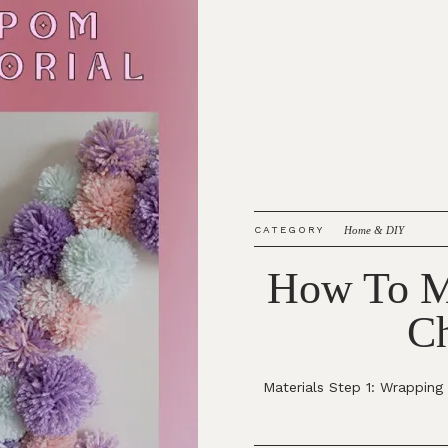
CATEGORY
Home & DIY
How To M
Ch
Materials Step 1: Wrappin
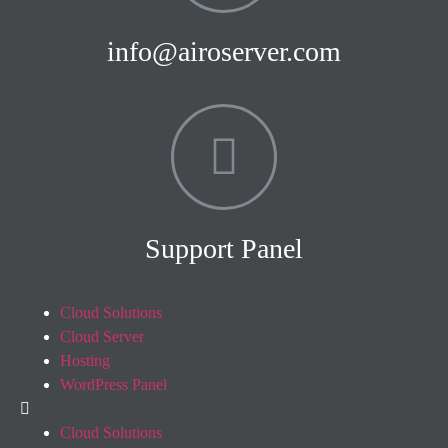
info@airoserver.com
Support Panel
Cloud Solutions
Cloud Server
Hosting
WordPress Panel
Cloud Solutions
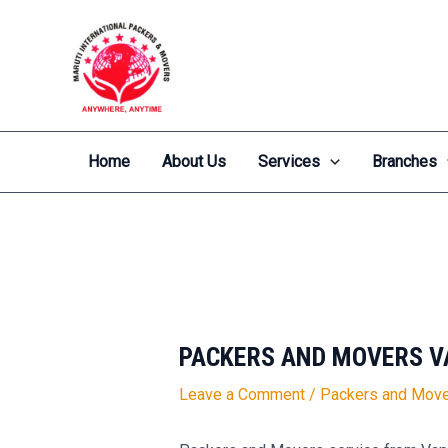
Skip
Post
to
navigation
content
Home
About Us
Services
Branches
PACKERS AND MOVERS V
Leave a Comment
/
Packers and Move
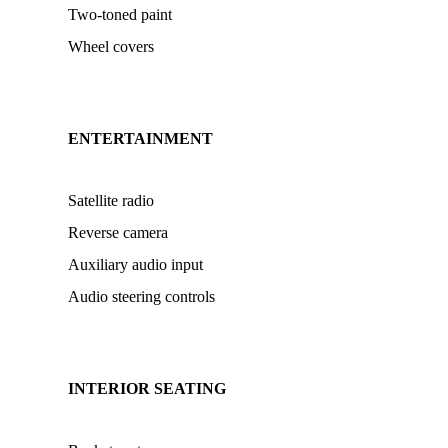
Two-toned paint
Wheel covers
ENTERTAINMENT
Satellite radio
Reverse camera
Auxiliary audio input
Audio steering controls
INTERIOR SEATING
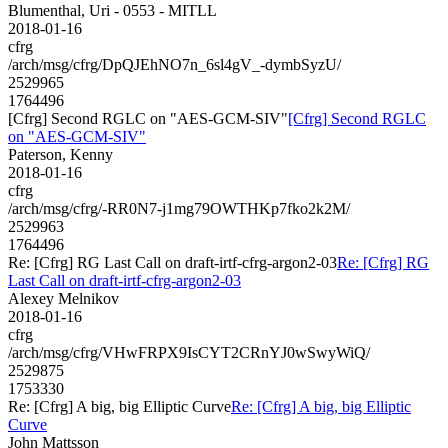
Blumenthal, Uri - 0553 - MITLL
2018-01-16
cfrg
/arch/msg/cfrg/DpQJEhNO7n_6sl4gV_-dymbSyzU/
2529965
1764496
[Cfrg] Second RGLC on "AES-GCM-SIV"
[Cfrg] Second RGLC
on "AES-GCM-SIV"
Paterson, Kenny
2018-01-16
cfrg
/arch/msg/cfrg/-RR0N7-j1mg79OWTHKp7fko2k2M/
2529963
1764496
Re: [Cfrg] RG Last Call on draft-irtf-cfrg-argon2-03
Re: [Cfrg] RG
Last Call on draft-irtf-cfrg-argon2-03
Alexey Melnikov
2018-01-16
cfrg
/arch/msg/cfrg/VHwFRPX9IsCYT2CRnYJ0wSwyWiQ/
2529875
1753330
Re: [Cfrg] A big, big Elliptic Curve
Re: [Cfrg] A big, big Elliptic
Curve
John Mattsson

==

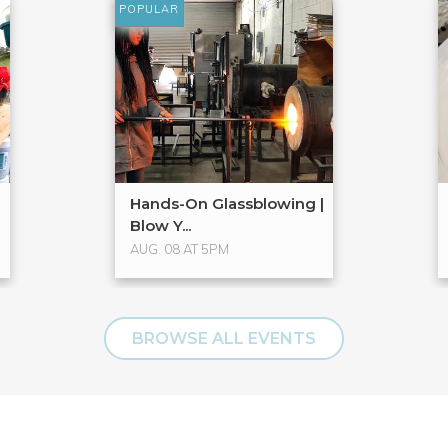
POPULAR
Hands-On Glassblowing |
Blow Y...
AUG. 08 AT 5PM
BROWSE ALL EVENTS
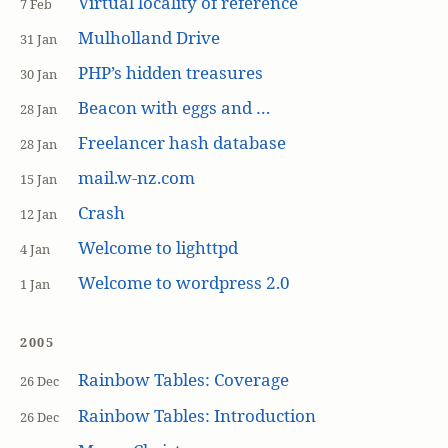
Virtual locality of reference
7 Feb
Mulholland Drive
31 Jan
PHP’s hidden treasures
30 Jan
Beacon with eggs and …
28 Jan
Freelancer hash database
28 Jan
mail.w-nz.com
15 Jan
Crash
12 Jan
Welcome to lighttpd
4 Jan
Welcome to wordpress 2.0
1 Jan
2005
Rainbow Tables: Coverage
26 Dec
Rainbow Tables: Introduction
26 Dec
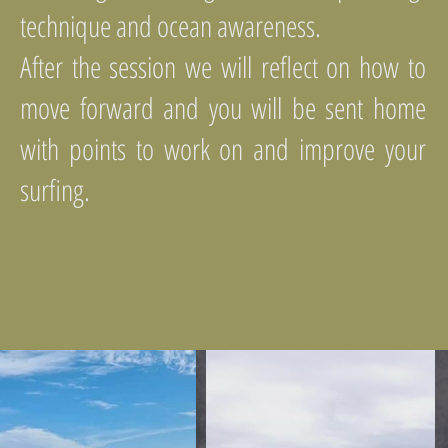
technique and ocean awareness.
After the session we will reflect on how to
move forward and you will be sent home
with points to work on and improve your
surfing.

==

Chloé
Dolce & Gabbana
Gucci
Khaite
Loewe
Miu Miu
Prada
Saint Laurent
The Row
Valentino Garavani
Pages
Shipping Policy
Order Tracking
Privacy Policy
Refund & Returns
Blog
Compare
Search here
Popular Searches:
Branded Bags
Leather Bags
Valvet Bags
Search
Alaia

Task directions: Go through the entries above and copy every line containing "draft".

Response to this exercise:
Re: [Cfrg] RG Last Call on draft-irtf-cfrg-argon2-03
Last Call on draft-irtf-cfrg-argon2-03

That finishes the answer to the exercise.